L'obiettivo pesa esattamente 556g (586g con i tappi 14221 e 14162), a fronte dei
dati ufficiali frettolosamente liquidati in "500g"
e voglio esprimere tutto il mio dissenso sulla qualità della plastica con cui
è ricavato il tappo anteriore (praticamente si riga
o incide ad ogni minimo contatto) e sulla finitura epossidica nera del
barilotto, anch'essa soggetta a scorticarsi con grande
facilità: considerando il feticismo che accompagna il nome Leitz ed il valore
residuo sempre legato ad eccellenti condizioni
di conservazione dei pezzi, queste caratteristiche sono penalizzanti per chi
vuole mantenere un certo "valore residuo" al suo
importante investimento; in quegli anni i brand giapponesi potevano contare su
materiali molto più moderni, considerazione
che può essere estesa anche agli smalti con cui venivano riempite le incisioni
dei dati sul barilotto, esteticamente impeccabili
e praticamente eterne nei mipponici ma più artigianali e soggette a scheggiarsi
nei Leitz... D'accordo, quello che conta è
l'immagine finale, ma visto il prezzo di listino sono pecche nient'affatto
veniali.
Lo schema quotato dell'Elmarit-R 19mm f/2,8
credits: Leica Camera
Lo schema ottico dell'Elmarit-R 19mm f/2,8 "old" è
un classico retrofocus della prima era, privo di
elementi asferici e gruppi flottanti; la struttura delle ultime tre lenti è una
specie di "firma" nei grandangolari
del Mandler maturo, presente anche nell'Elmarit-M 21/2,8 del 1980 e nei
prototipi M degli anni '60 e '70
che portarono a quest'ultimo obiettivo; apparentemente l'obiettivo non dispone
di un trattamento antiriflessi
particolarmente sofisticato, come consuetudine Leitz; i tecnici della Casa hanno
sempre precisato di adottare
i trattamenti multipli solamente negli elementi per i quali costituiscano un
reale vantaggio: ad esempio, i vetri
altamente rifrattivi richiedono trattamenti meno spinti rispetto a quelli più
convenzionali; notare l'ampio diametro
dei due elementi esterni che evidenziano un'attenzione particolare (confermata
dalla struttura dell'intero schema)
al problema della vignettatura, anche se - nonostante gli sforzi - ad f/2,8 essa
era pesantemente avvertibile anche
nell'utilizzo convenzionale su pellicola, specialmente parlando di invertibile
Una caratteristica peculiare dell'Elmarit-R 19mm f/2,8 è una
distorsione non fortissima ma caratterizzata dal più
tipico andamento "moustache", una progressione altalenante che vede le
zone centrali deformate a barilotto, una
distorsione che si azzera progredendo verso le zone periferiche e che passa poi
ad un deciso cuscinetto antagonista
ai bordi, un comportamento che rende il difetto molto visibile nei soggetti
geometrici ed anche molto difficile da
correggere via software, a meno di non creare dei fattori polinomiali di
correzione personalizzati; ecco un'immagine
ed uno schema esemplificativo del problema.

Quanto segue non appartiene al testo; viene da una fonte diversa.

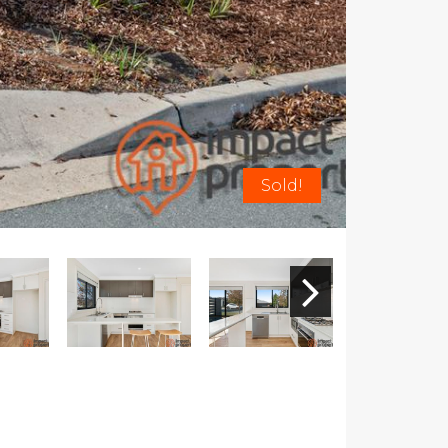
Sold!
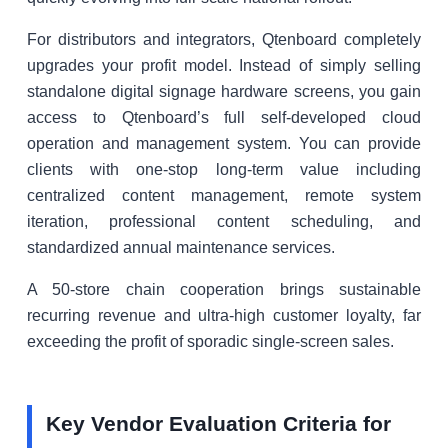
For distributors and integrators, Qtenboard completely
upgrades your profit model. Instead of simply selling
standalone digital signage hardware screens, you gain
access to Qtenboard’s full self-developed cloud
operation and management system. You can provide
clients with one-stop long-term value including
centralized content management, remote system
iteration, professional content scheduling, and
standardized annual maintenance services.
A 50-store chain cooperation brings sustainable
recurring revenue and ultra-high customer loyalty, far
exceeding the profit of sporadic single-screen sales.
Key Vendor Evaluation Criteria for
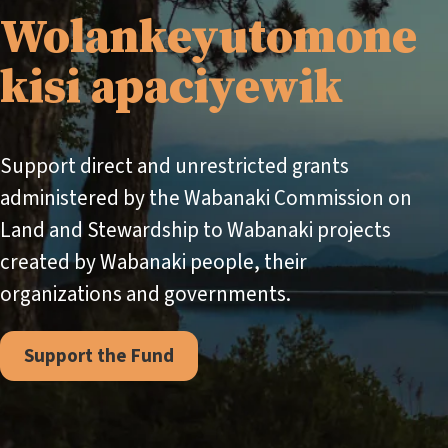
Wolankeyutomone
kisi apaciyewik
Support direct and unrestricted grants
administered by the Wabanaki Commission on
Land and Stewardship to Wabanaki projects
created by Wabanaki people, their
organizations and governments.
Support the Fund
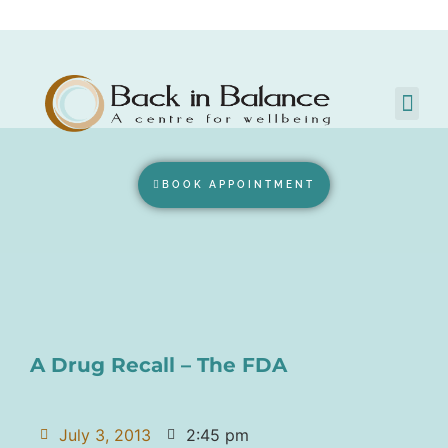
BOOK APPOINTMENT
A Drug Recall – The FDA
July 3, 2013
2:45 pm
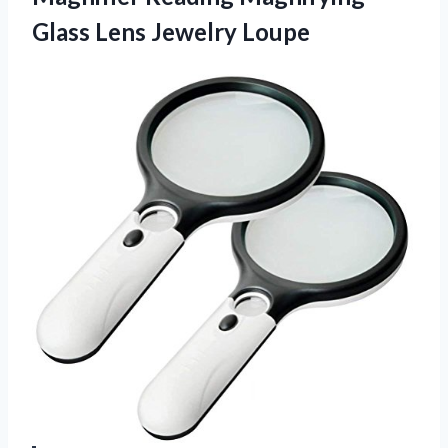
Glass Lens Jewelry Loupe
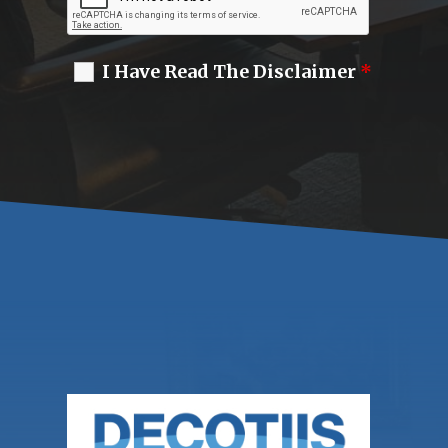
I Have Read The Disclaimer
*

osservando l'andamento della grondaia sul bordo destro, in
realtà perfettamente rettilinea,
si può notare come l'obiettivo passi da una distorsione a barilotto nelle zone
centrali ad
una a cuscinetto in quelle periferiche, un comportamento vistoso ed abbastanza
fastidioso
uno schema fittizio che esemplifica la progressione della distorsione nell'Elmarit-R 19mm f/2,8 old
D'altro canto, l'impianto dell'immagine ed il suo rapporto fra
macro- e microcontrasto sono molto piacevoli,
con un riconoscibile fingerprint Leica R, ed anche su sensore tali
caratteristiche sono parzialmente mantenute.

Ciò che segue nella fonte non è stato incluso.